▶ [What to produce] Set down a faithful copy of every record below, with no images.

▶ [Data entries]
....
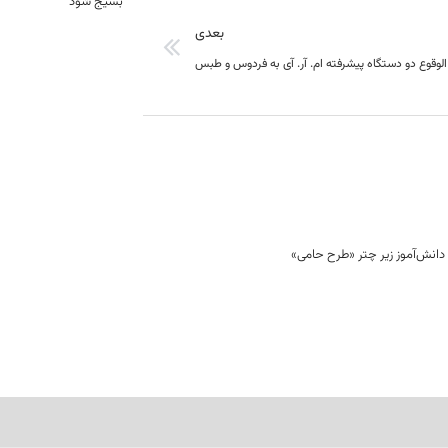
بسیج شود
بعدی
لوقوع دو دستگاه پیشرفته ام. آر. آی به فردوس و طبس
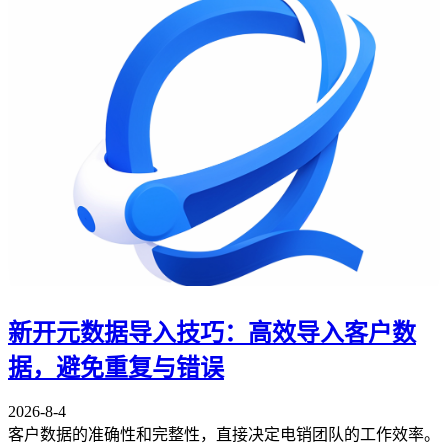
新开元数据导入技巧：高效导入客户数
据，避免重复与错误
2026-8-4
客户数据的准确性和完整性，直接决定电销团队的工作效率。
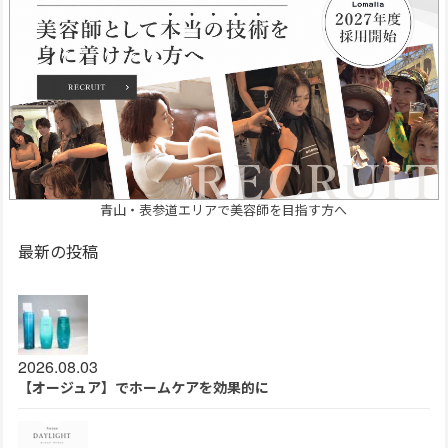
青山・表参道エリアで美容師を目指す方へ
最新の投稿
2026.08.03
【オージュア】でホームケアを効果的に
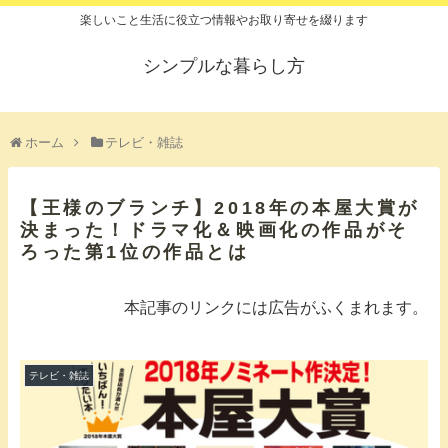
楽しいこと生活に役立つ情報やお取り寄せを綴ります
シンプルな暮らし方
ホーム
テレビ・雑誌
【王様のブランチ】2018年の本屋大賞が
決まった！ドラマ化＆映画化の作品がそ
ろった第1位の作品とは
本記事のリンクには広告がふくまれます。
テレビ・雑誌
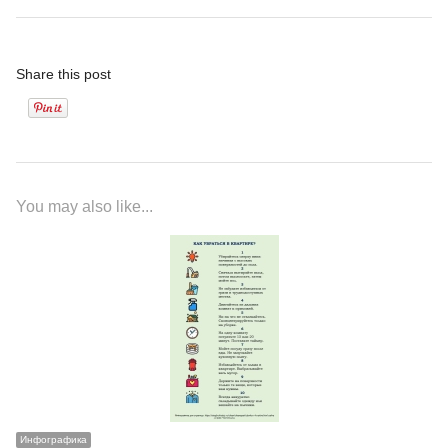
Share this post
You may also like...
Инфографика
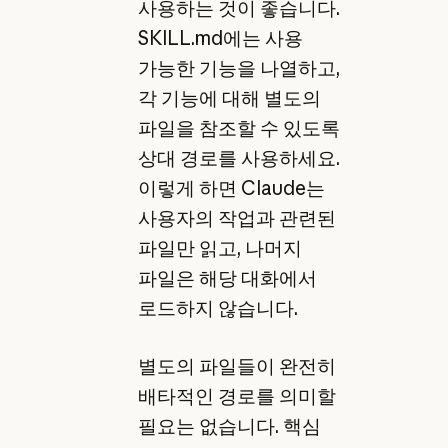
사용하는 것이 좋습니다.
SKILL.md에는 사용
가능한 기능을 나열하고,
각 기능에 대해 별도의
파일을 참조할 수 있도록
상대 경로를 사용하세요.
이렇게 하면 Claude는
사용자의 작업과 관련된
파일만 읽고, 나머지
파일은 해당 대화에서
로드하지 않습니다.
별도의 파일들이 완전히
배타적인 경로를 의미할
필요는 없습니다. 핵심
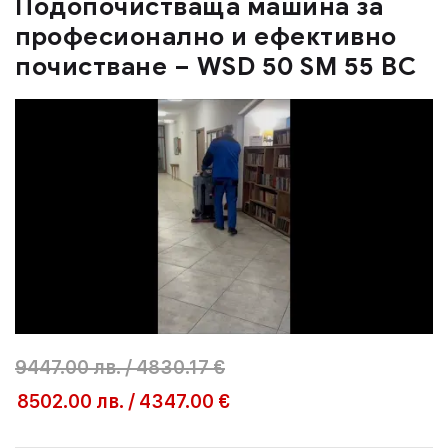
Подопочистваща машина за
професионално и ефективно
почистване – WSD 50 SM 55 BC
9447.00
лв.
/
4830.17 €
8502.00
лв.
/
4347.00 €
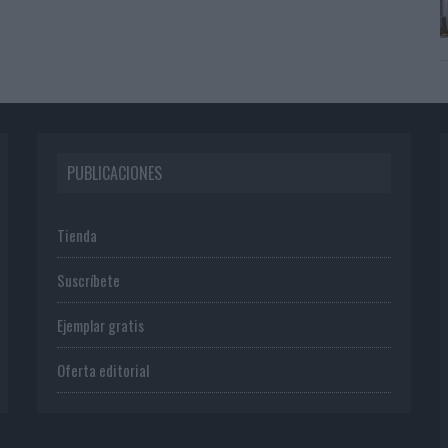
PUBLICACIONES
Tienda
Suscríbete
Ejemplar gratis
Oferta editorial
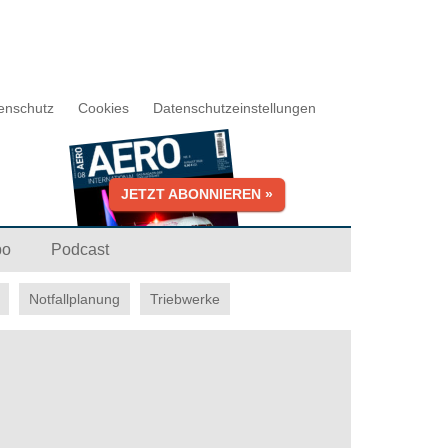
enschutz
Cookies
Datenschutzeinstellungen
JETZT ABONNIEREN »
bo
Podcast
Notfallplanung
Triebwerke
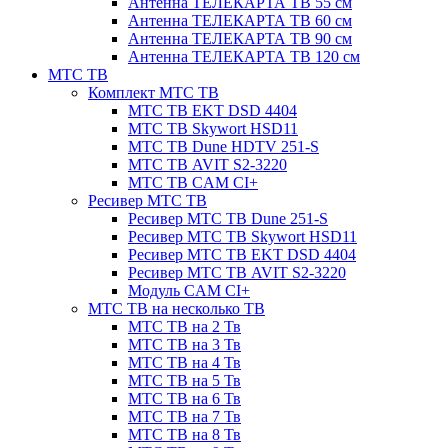
Антенна ТЕЛЕКАРТА ТВ 55 см
Антенна ТЕЛЕКАРТА ТВ 60 см
Антенна ТЕЛЕКАРТА ТВ 90 см
Антенна ТЕЛЕКАРТА ТВ 120 см
МТС ТВ
Комплект МТС ТВ
МТС ТВ EKT DSD 4404
МТС ТВ Skywort HSD11
МТС ТВ Dune HDTV 251-S
МТС ТВ AVIT S2-3220
МТС ТВ CAM CI+
Ресивер МТС ТВ
Ресивер МТС ТВ Dune 251-S
Ресивер МТС ТВ Skywort HSD11
Ресивер МТС ТВ EKT DSD 4404
Ресивер МТС ТВ AVIT S2-3220
Модуль CAM CI+
МТС ТВ на несколько ТВ
МТС ТВ на 2 Тв
МТС ТВ на 3 Тв
МТС ТВ на 4 Тв
МТС ТВ на 5 Тв
МТС ТВ на 6 Тв
МТС ТВ на 7 Тв
МТС ТВ на 8 Тв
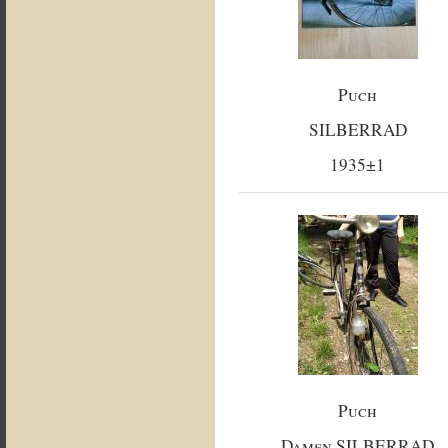
Puch
SILBERRAD
1935±1
Puch
Damen SILBERRAD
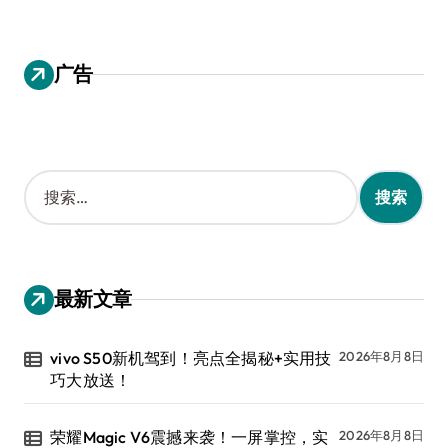
广告
搜
索
：
最新文章
vivo S50新机驾到！亮点全揭秘+实用技
2026年8月8日
巧大放送！
荣耀Magic V6震撼来袭！一屏掌控，实
2026年8月8日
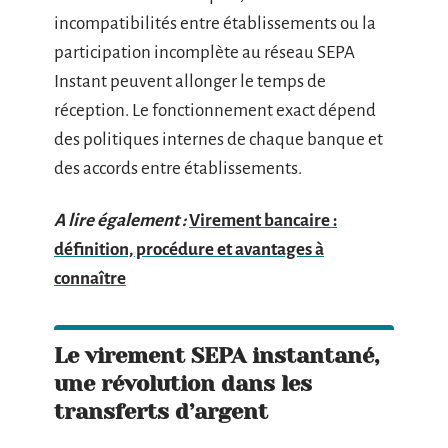
incompatibilités entre établissements ou la
participation incomplète au réseau SEPA
Instant peuvent allonger le temps de
réception. Le fonctionnement exact dépend
des politiques internes de chaque banque et
des accords entre établissements.
A lire également :
Virement bancaire :
définition, procédure et avantages à
connaître
Le virement SEPA instantané,
une révolution dans les
transferts d’argent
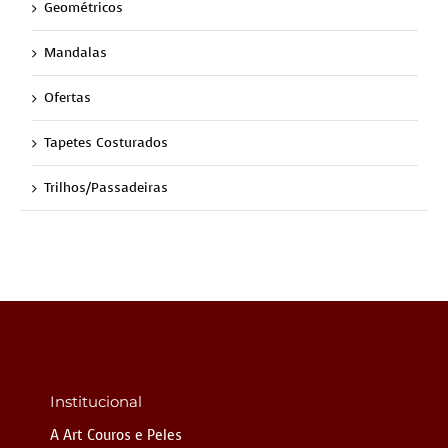
Geométricos
Mandalas
Ofertas
Tapetes Costurados
Trilhos/Passadeiras
Institucional
A Art Couros e Peles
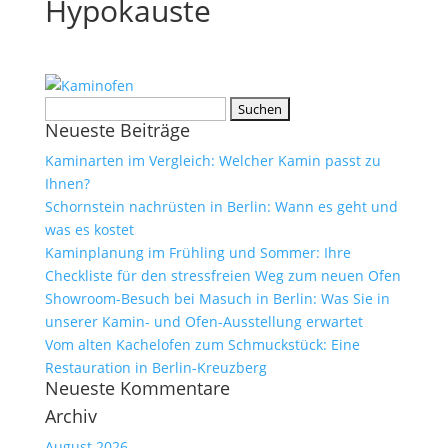
Hypokauste
Suchen
Neueste Beiträge
nach:
Kaminarten im Vergleich: Welcher Kamin passt zu
Ihnen?
Schornstein nachrüsten in Berlin: Wann es geht und
was es kostet
Kaminplanung im Frühling und Sommer: Ihre
Checkliste für den stressfreien Weg zum neuen Ofen
Showroom-Besuch bei Masuch in Berlin: Was Sie in
unserer Kamin- und Ofen-Ausstellung erwartet
Vom alten Kachelofen zum Schmuckstück: Eine
Restauration in Berlin-Kreuzberg
Neueste Kommentare
Archiv
August 2026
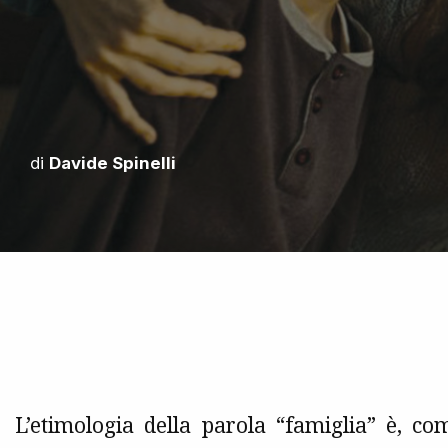
di
Davide Spinelli
L’etimologia della parola “famiglia” è, co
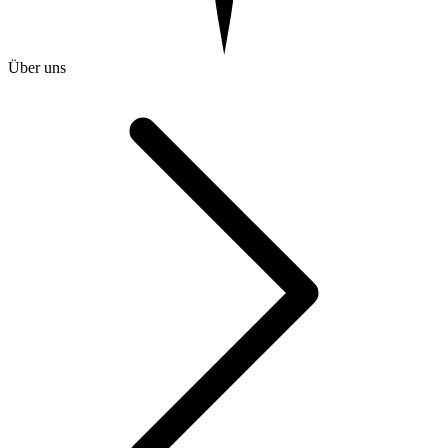
Über uns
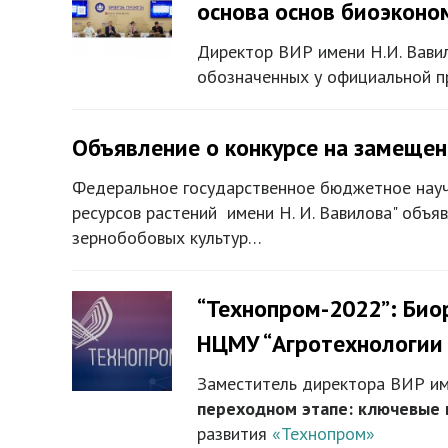
основа основ биоэконо
Директор ВИР имени Н.И. Вави
обозначенных у официальной 
Объявление о конкурсе на замеще
Федеральное государственное бюджетное науч
ресурсов растений имени Н. И. Вавилова" объя
зернобобовых культур…
“Технопром-2022”: Био
НЦМУ “Агротехнологии
Заместитель директора ВИР име
переходном этапе: ключевые 
развития
«Технопром»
....
▶ [Answer area]
بسیج شود
بعدی
لوقوع دو دستگاه پیشرفته ام. آر. آی به فردوس و طبس
新开元数据导入技巧：高效导入客户数
据，避免重复与错误
2026-8-4
客户数据的准确性和完整性，直接决定电销团队的工作效率。
青山・表参道エリアで美容師を目指す方へ
最新の投稿
2026.08.03
【オージュア】でホームケアを効果的に
楽しいこと生活に役立つ情報やお取り寄せを綴ります
シンプルな暮らし方
ホーム
テレビ・雑誌
【王様のブランチ】2018年の本屋大賞が
決まった！ドラマ化＆映画化の作品がそ
ろった第1位の作品とは
本記事のリンクには広告がふくまれます。
テレビ・雑誌
Share this post
You may also like...
Инфографика
사용하는 것이 좋습니다.
SKILL.md에는 사용
가능한 기능을 나열하고,
각 기능에 대해 별도의
파일을 참조할 수 있도록
상대 경로를 사용하세요.
이렇게 하면 Claude는
사용자의 작업과 관련된
파일만 읽고, 나머지
파일은 해당 대화에서
로드하지 않습니다.
별도의 파일들이 완전히
배타적인 경로를 의미할
필요는 없습니다. 핵심
Подопочистваща машина за
професионално и ефективно
почистване – WSD 50 SM 55 BC
9447.00
лв.
/
4830.17 €
8502.00
лв.
/
4347.00 €
PUBLICACIONES
Tienda
Suscríbete
Ejemplar gratis
Oferta editorial
enschutz
Cookies
Datenschutzeinstellungen
JETZT ABONNIEREN »
bo
Podcast
Notfallplanung
Triebwerke
Антенна ТЕЛЕКАРТА ТВ 55 см
Антенна ТЕЛЕКАРТА ТВ 60 см
Антенна ТЕЛЕКАРТА ТВ 90 см
Антенна ТЕЛЕКАРТА ТВ 120 см
МТС ТВ
Комплект МТС ТВ
МТС ТВ EKT DSD 4404
МТС ТВ Skywort HSD11
МТС ТВ Dune HDTV 251-S
МТС ТВ AVIT S2-3220
МТС ТВ CAM CI+
Ресивер МТС ТВ
Ресивер МТС ТВ Dune 251-S
Ресивер МТС ТВ Skywort HSD11
Ресивер МТС ТВ EKT DSD 4404
Ресивер МТС ТВ AVIT S2-3220
Модуль CAM CI+
МТС ТВ на несколько ТВ
МТС ТВ на 2 Тв
МТС ТВ на 3 Тв
МТС ТВ на 4 Тв
МТС ТВ на 5 Тв
МТС ТВ на 6 Тв
МТС ТВ на 7 Тв
МТС ТВ на 8 Тв
Puch
SILBERRAD
1935±1
Puch
Damen SILBERRAD
广告
搜
索
：
最新文章
vivo S50新机驾到！亮点全揭秘+实用技
2026年8月8日
巧大放送！
荣耀Magic V6震撼来袭！一屏掌控，实
2026年8月8日
incompatibilités entre établissements ou la
participation incomplète au réseau SEPA
Instant peuvent allonger le temps de
réception. Le fonctionnement exact dépend
des politiques internes de chaque banque et
des accords entre établissements.
A lire également :
Virement bancaire :
définition, procédure et avantages à
connaître
Le virement SEPA instantané,
une révolution dans les
transferts d’argent
Geométricos
Mandalas
Ofertas
Tapetes Costurados
Trilhos/Passadeiras
Institucional
A Art Couros e Peles
Hypokauste
Suchen
Neueste Beiträge
nach:
Kaminarten im Vergleich: Welcher Kamin passt zu
Ihnen?
Schornstein nachrüsten in Berlin: Wann es geht und
was es kostet
Kaminplanung im Frühling und Sommer: Ihre
Checkliste für den stressfreien Weg zum neuen Ofen
Showroom-Besuch bei Masuch in Berlin: Was Sie in
unserer Kamin- und Ofen-Ausstellung erwartet
Vom alten Kachelofen zum Schmuckstück: Eine
Restauration in Berlin-Kreuzberg
Neueste Kommentare
Archiv
August 2026
di
Davide Spinelli
L’etimologia della parola “famiglia” è, co
Über uns
основа основ биоэконо
Директор ВИР имени Н.И. Вави
обозначенных у официальной 
Объявление о конкурсе на замеще
Федеральное государственное бюджетное науч
ресурсов растений имени Н. И. Вавилова" объя
зернобобовых культур…
“Технопром-2022”: Био
НЦМУ “Агротехнологии
Заместитель директора ВИР име
переходном этапе: ключевые 
развития
«Технопром»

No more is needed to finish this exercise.